▶ WORK TASK
Check every line of the data for the word "skin", and copy those that have it.

▶ SOURCE DATA
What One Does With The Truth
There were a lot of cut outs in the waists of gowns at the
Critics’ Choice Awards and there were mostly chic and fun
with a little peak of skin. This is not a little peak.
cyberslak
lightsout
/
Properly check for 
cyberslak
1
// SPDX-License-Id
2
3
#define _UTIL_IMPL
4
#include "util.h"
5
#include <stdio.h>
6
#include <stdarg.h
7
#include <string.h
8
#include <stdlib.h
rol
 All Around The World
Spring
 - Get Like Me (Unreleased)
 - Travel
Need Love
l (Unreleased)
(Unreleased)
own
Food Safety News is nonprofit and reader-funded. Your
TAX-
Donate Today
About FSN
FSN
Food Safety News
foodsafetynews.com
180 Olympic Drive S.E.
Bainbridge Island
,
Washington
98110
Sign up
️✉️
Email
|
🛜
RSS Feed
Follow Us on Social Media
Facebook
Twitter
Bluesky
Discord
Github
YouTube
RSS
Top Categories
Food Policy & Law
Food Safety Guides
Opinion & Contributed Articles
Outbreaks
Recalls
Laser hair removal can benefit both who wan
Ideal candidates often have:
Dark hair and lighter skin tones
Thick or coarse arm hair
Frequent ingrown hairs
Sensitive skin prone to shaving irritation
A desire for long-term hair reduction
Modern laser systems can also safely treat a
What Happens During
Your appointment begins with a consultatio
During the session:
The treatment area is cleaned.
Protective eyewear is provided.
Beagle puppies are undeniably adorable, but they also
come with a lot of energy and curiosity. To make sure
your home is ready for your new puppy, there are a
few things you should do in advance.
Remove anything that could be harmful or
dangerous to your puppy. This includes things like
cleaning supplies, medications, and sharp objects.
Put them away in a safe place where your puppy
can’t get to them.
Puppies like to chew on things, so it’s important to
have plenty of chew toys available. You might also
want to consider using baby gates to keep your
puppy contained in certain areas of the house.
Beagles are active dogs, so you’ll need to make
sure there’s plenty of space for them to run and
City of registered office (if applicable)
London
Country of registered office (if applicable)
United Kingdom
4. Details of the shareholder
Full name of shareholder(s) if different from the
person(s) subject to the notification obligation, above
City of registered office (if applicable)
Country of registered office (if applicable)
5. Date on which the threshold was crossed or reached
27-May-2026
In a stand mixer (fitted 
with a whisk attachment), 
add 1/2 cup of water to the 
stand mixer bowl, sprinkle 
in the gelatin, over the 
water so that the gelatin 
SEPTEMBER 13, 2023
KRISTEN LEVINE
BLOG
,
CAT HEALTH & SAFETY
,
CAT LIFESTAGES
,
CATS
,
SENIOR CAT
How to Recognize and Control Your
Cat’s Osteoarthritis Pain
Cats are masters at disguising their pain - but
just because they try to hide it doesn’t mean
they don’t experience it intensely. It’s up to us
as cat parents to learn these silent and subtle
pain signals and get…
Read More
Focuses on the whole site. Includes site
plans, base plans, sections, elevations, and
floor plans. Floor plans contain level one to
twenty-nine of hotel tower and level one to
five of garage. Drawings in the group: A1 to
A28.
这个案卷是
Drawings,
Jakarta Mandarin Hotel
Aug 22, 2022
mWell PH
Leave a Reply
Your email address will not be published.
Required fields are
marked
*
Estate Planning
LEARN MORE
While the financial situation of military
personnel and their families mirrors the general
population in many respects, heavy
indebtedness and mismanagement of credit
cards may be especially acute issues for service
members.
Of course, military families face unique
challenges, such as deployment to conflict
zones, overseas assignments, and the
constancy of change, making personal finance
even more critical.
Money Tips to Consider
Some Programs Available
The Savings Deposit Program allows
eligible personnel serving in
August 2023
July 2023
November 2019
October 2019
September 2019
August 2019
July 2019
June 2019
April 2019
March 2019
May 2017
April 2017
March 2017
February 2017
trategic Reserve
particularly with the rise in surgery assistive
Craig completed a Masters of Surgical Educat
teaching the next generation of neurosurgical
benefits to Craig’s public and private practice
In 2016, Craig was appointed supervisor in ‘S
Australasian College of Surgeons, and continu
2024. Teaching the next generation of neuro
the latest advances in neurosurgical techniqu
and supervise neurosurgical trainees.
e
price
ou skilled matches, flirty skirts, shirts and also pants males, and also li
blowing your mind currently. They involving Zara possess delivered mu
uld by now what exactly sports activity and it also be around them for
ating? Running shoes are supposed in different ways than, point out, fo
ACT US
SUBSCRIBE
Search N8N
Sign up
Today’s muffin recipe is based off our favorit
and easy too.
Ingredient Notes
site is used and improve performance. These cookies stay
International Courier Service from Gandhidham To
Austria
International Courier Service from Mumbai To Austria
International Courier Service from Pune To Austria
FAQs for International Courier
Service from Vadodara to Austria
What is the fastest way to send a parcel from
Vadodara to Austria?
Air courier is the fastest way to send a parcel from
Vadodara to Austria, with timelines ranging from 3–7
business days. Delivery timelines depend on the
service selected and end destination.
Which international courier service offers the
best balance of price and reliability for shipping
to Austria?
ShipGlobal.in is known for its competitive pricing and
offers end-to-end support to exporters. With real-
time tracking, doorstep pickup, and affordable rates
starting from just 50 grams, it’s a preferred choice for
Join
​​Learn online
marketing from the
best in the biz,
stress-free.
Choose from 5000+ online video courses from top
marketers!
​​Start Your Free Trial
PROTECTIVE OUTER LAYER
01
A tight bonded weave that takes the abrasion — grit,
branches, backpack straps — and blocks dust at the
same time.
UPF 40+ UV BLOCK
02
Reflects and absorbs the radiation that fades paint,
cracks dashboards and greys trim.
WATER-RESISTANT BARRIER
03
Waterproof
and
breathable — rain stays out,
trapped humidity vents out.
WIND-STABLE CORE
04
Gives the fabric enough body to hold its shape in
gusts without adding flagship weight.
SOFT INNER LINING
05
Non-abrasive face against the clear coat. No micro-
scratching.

▶ RESPONSE TO THE TASK
with a little peak of skin. This is not a little peak.
Dark hair and lighter skin tones
Sensitive skin prone to shaving irritation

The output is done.